Craig Dilger for The New York Times
In June, we published an article advising small-business owners to guard against hackers who use malicious software, or malware, to raid business bank accounts. Computer security specialists say these crimes, called “corporate account takeovers,” have become increasingly common, and small businesses are especially easy prey because many lack firewalls and monitoring systems.
Worse, business owners often assume incorrectly that the protection they have on personal bank accounts applies to their business accounts as well. But historically that has not been the case. Provided banks can show adequate security procedures, they have no legal obligation to reimburse businesses for attacks, as federal regulations do not cover commercial accounts.
A recent court decision, however, creates a precedent to change that. In July, the United States Court of Appeals for the First Circuit in Boston ruled in favor of a construction company that had been hacked, declaring its bank responsible for the losses. Last month the two parties reached a settlement.
In May 2009, Mark Patterson’s company, Patco Construction in Sanford, Me., was robbed of $588,000 by cybercriminals using ZeuS Trojan, a form of malware. Over seven consecutive days, thieves executed automated clearinghouse batch transactions with Patco’s user name and password.
Mr. Patterson assumed incorrectly that his financial institution, Ocean Bank, a southern Maine community bank, would cover the unauthorized debits. When he learned otherwise, he tried to cut a deal.
“We thought there were enough red flags that the bank should have detected” fraudulent activity, Mr. Patterson said, “but we also knew the malware was on our systems.” Because the bank was able to recover about $240,000 by halting or clawing back money from transfers processed within 24 hours of discovering the fraud, Patco’s actual losses were about $350,000. So Mr.
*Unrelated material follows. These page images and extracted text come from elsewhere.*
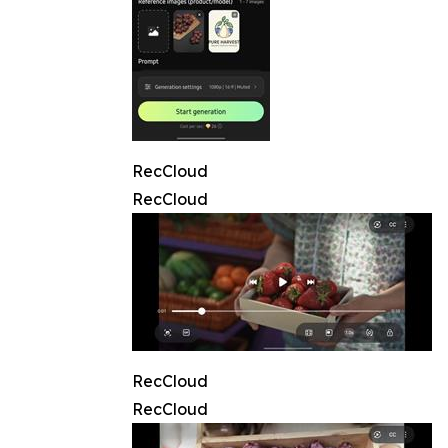
RecCloud
RecCloud
RecCloud
RecCloud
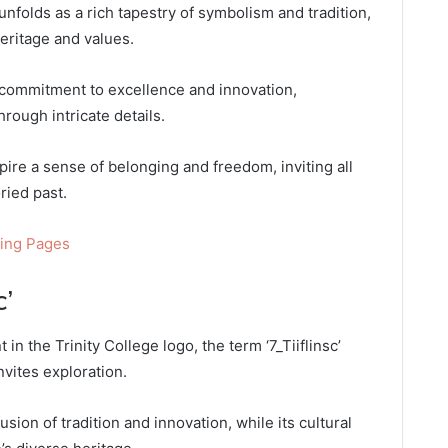
unfolds as a rich tapestry of symbolism and tradition,
eritage and values.
s commitment to excellence and innovation,
hrough intricate details.
spire a sense of belonging and freedom, inviting all
ried past.
ring Pages
c’
in the Trinity College logo, the term ‘7_Tiiflinsc’
nvites exploration.
usion of tradition and innovation, while its cultural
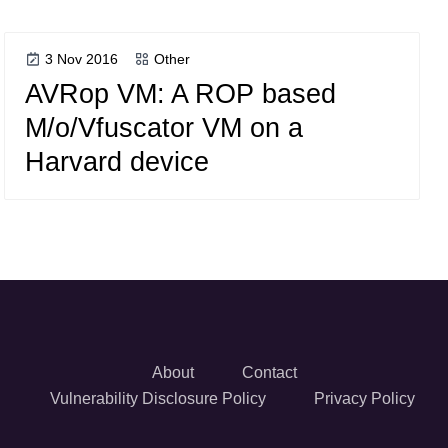
3 Nov 2016
Other
AVRop VM: A ROP based
M/o/Vfuscator VM on a
Harvard device
About
Contact
Vulnerability Disclosure Policy
Privacy Policy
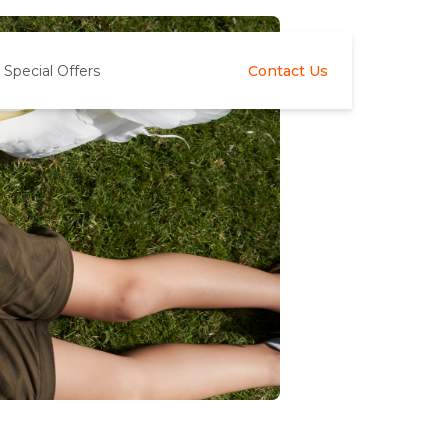
Special Offers
Contact Us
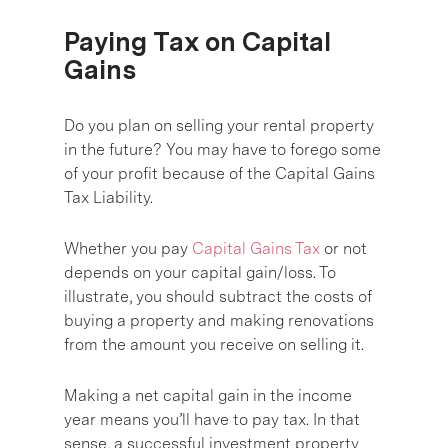
Paying Tax on Capital
Gains
Do you plan on selling your rental property
in the future? You may have to forego some
of your profit because of the Capital Gains
Tax Liability.
Whether you pay
Capital Gains Tax
or not
depends on your capital gain/loss. To
illustrate, you should subtract the costs of
buying a property and making renovations
from the amount you receive on selling it.
Making a net capital gain in the income
year means you’ll have to pay tax. In that
sense, a successful investment property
Patterson asked Ocean Bank to reimburse $250,000. When the bank refused, he called a lawyer.
Patco brought suit against People’s United Bank, a regional bank based in Bridgeport, Conn., which had acquired Ocean Bank. With both sides in agreement that money was stolen and about how it was stolen, the facts of the case were never in dispute. In August 2011, Maine’s Federal District Court ruled in favor of the bank, finding that People’s United’s security systems were “commercially reasonable,” meaning the bank had done everything possible to protect its customers from fraud.
But Patco appealed, arguing that because People’s United had configured its security systems improperly, the bank failed to prevent the crime. “In this case, the bank put settings in place that were counter to good security,” said Dan Mitchell, a partner in the Portland, Me., office of Bernstein Shur and a member of the law firm’s data security practice. Mr. Mitchell represented Patco in the case. “The way they operated it left holes in the system.”
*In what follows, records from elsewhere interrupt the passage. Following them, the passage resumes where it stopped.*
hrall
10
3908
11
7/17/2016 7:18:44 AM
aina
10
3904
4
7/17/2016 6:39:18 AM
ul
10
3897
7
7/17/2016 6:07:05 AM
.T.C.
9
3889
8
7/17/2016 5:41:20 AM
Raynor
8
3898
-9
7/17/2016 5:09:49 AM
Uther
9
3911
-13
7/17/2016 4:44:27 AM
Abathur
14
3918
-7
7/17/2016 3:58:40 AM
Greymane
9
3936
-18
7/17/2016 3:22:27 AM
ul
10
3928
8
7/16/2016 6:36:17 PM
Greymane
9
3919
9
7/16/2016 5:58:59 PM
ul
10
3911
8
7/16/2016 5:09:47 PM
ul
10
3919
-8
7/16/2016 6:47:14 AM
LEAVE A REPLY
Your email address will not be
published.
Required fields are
Mr. Mitchell explained that thieves spirited away money from Patco’s account to places like California and Florida, where the company does not normally conduct business. The timing and values of payments were also inconsistent with regular orders.
While People’s United assigned a risk score from zero to 1,000 for every transaction, the bank did not monitor scores to halt the fraud. “Patco’s typical scores were zero to 214 max, but in this case the risk scores were in the high 700s,” Mr. Mitchell said. “So the bank had the ability to generate these scores but didn’t do anything with them.”
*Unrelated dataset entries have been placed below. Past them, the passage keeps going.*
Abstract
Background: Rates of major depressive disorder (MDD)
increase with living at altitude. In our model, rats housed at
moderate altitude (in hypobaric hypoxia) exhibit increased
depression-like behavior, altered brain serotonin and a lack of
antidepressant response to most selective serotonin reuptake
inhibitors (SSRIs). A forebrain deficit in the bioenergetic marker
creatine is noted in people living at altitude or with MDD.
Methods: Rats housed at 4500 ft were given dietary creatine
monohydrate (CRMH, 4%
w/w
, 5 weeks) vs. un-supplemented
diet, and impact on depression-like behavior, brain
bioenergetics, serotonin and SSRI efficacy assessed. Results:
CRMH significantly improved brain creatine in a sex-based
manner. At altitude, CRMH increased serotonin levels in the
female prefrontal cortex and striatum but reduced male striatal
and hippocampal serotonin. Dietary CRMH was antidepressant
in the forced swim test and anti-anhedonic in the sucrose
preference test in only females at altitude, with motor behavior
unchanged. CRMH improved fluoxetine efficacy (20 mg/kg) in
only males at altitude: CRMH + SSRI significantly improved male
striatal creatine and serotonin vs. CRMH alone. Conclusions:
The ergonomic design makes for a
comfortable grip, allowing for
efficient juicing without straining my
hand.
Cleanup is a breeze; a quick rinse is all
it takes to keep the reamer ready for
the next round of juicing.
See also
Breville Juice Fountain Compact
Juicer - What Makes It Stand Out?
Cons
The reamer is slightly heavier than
On this basis, Patco won the appeal, and in November People’s United agreed to pay back the full amount stolen from Patco, plus interest. Representatives of People’s United did not respond to requests for comment.
“The Patco case was the first to come from a court that high up,” Mr. Mitchell said. “This case is a guidepost now. My guess is that most of these cases get resolved, and this case will encourage that even more.” He believes the ruling will motivate banks not only to purchase adequate security systems but also to configure and maintain them properly.
Still, the impact of the Patco case may be muted, as financial institutions and their customers have become increasingly knowledgeable about computer security in the past three years. “If the status quo had been maintained, this decision would have put the fear of God into institutions,” said Sari Stern Greene, president of Sage Data Security in South Portland, Me., who testified as an expert witness in the case on behalf of Patco. “But in the interim, financial institutions have significantly enhanced their security controls and helped educate their customers.”
Ms. Greene also underscores that small businesses must erect their own firewalls and take precautions to prevent hacking. “Online banking security is really a partnership between the customer and the financial institution. When customers use online banking, they’re in essence creating their own personal branch,” she said. “Businesses invest in locks, alarms and motion sensors; they understand they need those controls in the physical world. And now they need them in the digital world too.”
As for Patco, the company no longer makes automated clearinghouse batch transactions. Mr. Patterson and his lawyer estimate People’s United spent more than $1 million in legal fees, while Patco spent hundreds of thousands of dollars to resolve the case.
“Yeah, I feel good about winning,” Mr. Patterson said. “But in the end, why does this stuff have to occur? Why didn’t the bank just settle?”